What the task requires: Collect all lines from the listing that include the string "Mesa".

Source material:
--- START ---

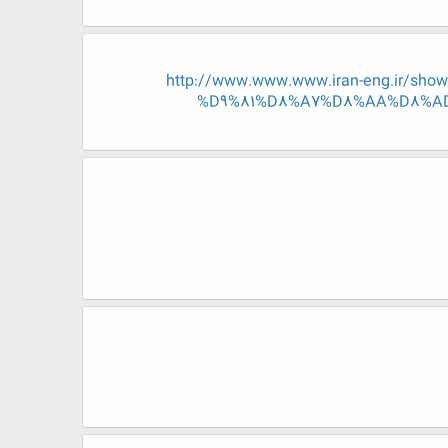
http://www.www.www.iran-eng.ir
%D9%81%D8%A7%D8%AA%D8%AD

--- END ---
--- START ---

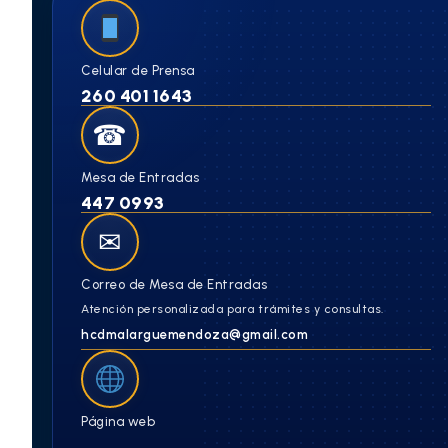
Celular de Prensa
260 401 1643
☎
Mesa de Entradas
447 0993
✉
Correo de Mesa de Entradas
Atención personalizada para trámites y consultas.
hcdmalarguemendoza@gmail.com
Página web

--- END ---

Answer to this task:
Mesa de Entradas
Correo de Mesa de Entradas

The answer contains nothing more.